■ DATA FOR ANALYSIS
■ ■ ■
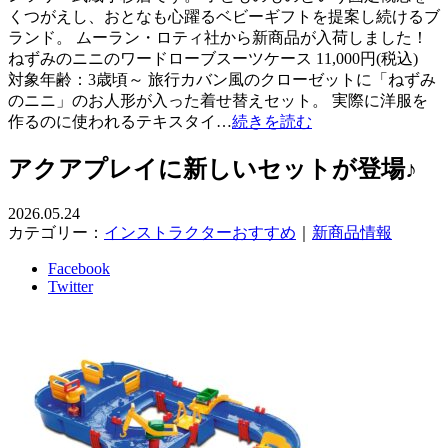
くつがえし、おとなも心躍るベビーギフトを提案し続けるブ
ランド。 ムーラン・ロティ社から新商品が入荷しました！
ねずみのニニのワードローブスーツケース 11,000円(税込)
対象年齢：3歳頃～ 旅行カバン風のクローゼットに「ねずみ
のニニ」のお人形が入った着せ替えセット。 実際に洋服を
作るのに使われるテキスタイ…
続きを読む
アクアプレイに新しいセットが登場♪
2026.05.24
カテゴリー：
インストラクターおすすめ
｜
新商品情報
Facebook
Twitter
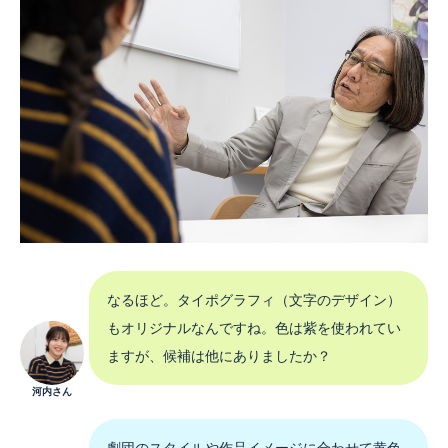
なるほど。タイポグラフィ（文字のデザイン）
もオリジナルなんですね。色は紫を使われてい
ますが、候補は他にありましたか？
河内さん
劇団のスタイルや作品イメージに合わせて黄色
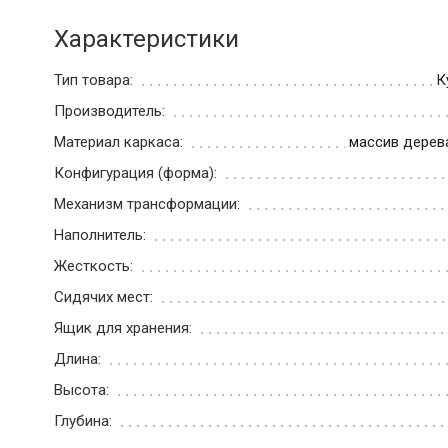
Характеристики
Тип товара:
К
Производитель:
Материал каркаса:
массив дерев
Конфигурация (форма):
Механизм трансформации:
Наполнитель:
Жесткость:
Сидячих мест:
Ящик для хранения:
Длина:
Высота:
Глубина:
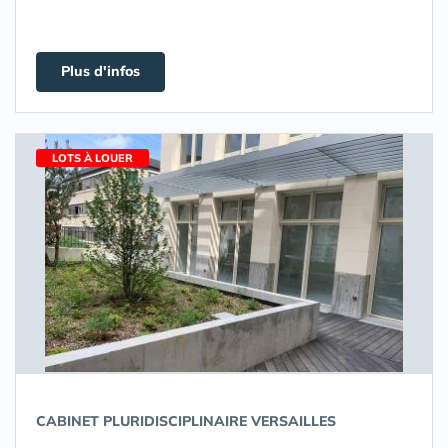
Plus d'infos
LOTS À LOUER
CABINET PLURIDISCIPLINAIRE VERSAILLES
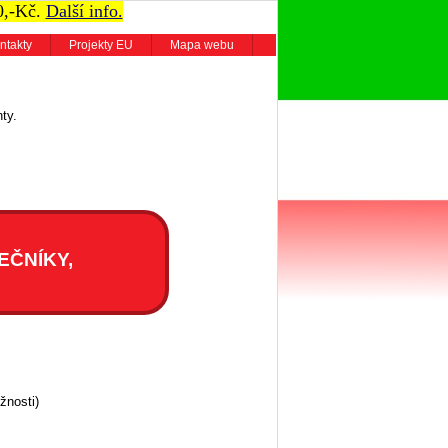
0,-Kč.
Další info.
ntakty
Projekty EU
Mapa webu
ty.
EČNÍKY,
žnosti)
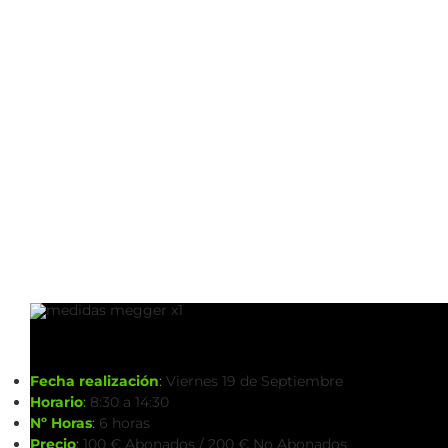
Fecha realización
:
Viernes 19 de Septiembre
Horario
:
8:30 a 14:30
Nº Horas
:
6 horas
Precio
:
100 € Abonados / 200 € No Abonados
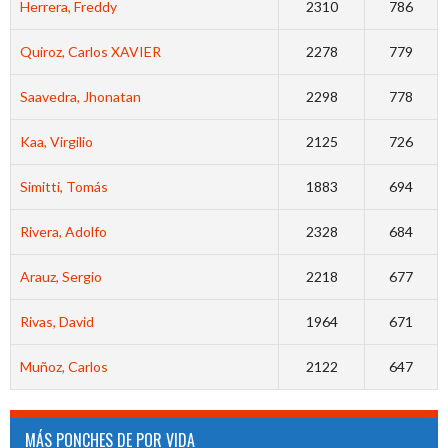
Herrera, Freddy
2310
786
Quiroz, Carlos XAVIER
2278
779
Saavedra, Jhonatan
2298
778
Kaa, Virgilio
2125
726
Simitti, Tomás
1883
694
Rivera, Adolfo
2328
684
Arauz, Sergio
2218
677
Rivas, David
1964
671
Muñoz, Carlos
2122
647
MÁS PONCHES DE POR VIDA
■ ■ ■
■ ABOUT THIS TASK
Would you repeat the complete listing exactly, excluding each picture it holds?

■ WRITTEN ANSWER
くつがえし、おとなも心躍るベビーギフトを提案し続けるブ
ランド。 ムーラン・ロティ社から新商品が入荷しました！
ねずみのニニのワードローブスーツケース 11,000円(税込)
対象年齢：3歳頃～ 旅行カバン風のクローゼットに「ねずみ
のニニ」のお人形が入った着せ替えセット。 実際に洋服を
作るのに使われるテキスタイ…
続きを読む
アクアプレイに新しいセットが登場♪
2026.05.24
カテゴリー：
インストラクターおすすめ
｜
新商品情報
Facebook
Twitter
なるほど。タイポグラフィ（文字のデザイン）
もオリジナルなんですね。色は紫を使われてい
ますが、候補は他にありましたか？
河内さん
劇団のスタイルや作品イメージに合わせて黄色
Характеристики
Тип товара:
К
Производитель:
Материал каркаса:
массив дерев
Конфигурация (форма):
Механизм трансформации:
Наполнитель:
Жесткость:
Сидячих мест:
Ящик для хранения:
Длина:
Высота:
Глубина:
Plus d'infos
LOTS À LOUER
CABINET PLURIDISCIPLINAIRE VERSAILLES
0,-Kč.
Další info.
ntakty
Projekty EU
Mapa webu
ty.
EČNÍKY,
žnosti)
Fecha realización
:
Viernes 19 de Septiembre
Horario
:
8:30 a 14:30
Nº Horas
:
6 horas
Precio
:
100 € Abonados / 200 € No Abonados
Herrera, Freddy
2310
786
Quiroz, Carlos XAVIER
2278
779
Saavedra, Jhonatan
2298
778
Kaa, Virgilio
2125
726
Simitti, Tomás
1883
694
Rivera, Adolfo
2328
684
Arauz, Sergio
2218
677
Rivas, David
1964
671
Muñoz, Carlos
2122
647
MÁS PONCHES DE POR VIDA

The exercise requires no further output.